The value of the integral $\int {\dfrac{{{{\sec }^2}x}}{{3 + {{\tan }^2}x}}dx} = \dfrac{1}{{\sqrt 3 }}{\tan ^{ - 1}}\left( {\dfrac{{\tan x}}{{\sqrt 3 }}} \right) + {\text{C}}$

Note: Students needs to remember that $\int {{{\sec }^2}xdx} = \tan x + {\text{C}}$ , the explanation is given below for better understanding:
Let $I = \int {{{\sec }^2}xdx}$
By multiplying and dividing the expression $\int {{{\sec }^2}xdx}$ with $\tan x$ , we get:
$\Rightarrow I = \int {\dfrac{{{{\sec }^2}x\tan x}}{{\tan x}}dx}$
Let, $\sec x = t$ and by taking the derivative of it, we get $\sec x\tan xdx = dt$.
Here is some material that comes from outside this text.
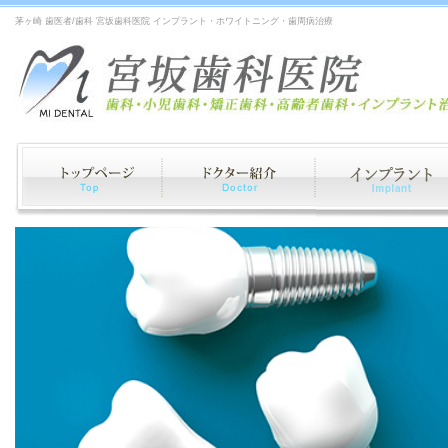
茅ヶ崎 歯医者/歯科 宮坂歯科医院 インプラント・ホワイトニング・歯周病治療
Also, we know that, $\tan x = \sqrt {{{\sec }^2}x - 1}$. So, by putting these values in the expression $\Rightarrow I = \int {\dfrac{{{{\sec }^2}x\tan x}}{{\tan x}}dx}$ , we get:
$\Rightarrow I = \int {\dfrac{t}{{\sqrt {{t^2} - 1} }}dt}$
Assume that ${t^2} - 1 = u$, so by taking the derivative of it we get:
$\Rightarrow \dfrac{d}{{dx}}\left( {{t^2} - 1} \right) = du$
By simplifying the LHS side, we get:
$\Rightarrow 2tdt = du$
By doing the integration in the above expression, we get:
$\Rightarrow I = \dfrac{1}{2}\int {{u^{ - \dfrac{1}{2}}}du}$
By simplifying the terms in the RHS side, we get:
$\Rightarrow I = \left( {\dfrac{1}{2}} \right)\dfrac{{\sqrt u }}{{\left( {\dfrac{1}{2}} \right)}}$
$\Rightarrow I = \sqrt u$
By substituting the value of ${t^2} - 1 = u$in the above expression $I = \sqrt u$, we get:
$\Rightarrow I = \sqrt {{t^2} - 1}$
Now, by substituting the value of $\sec x = t$ in the above expression $I = \sqrt {{t^2} - 1}$, we get:
$\Rightarrow I = \sqrt {{{\sec }^2}x - 1}$
But we know that ${\sec ^2}x - 1 = \tan x$, so by substituting this value in the above expression we get:
$\Rightarrow I = \sqrt {{{\tan }^2}x}$
$\Rightarrow I = \tan x + {\text{C}}$ , where ${\text{C}}$ is an arbitrary constant.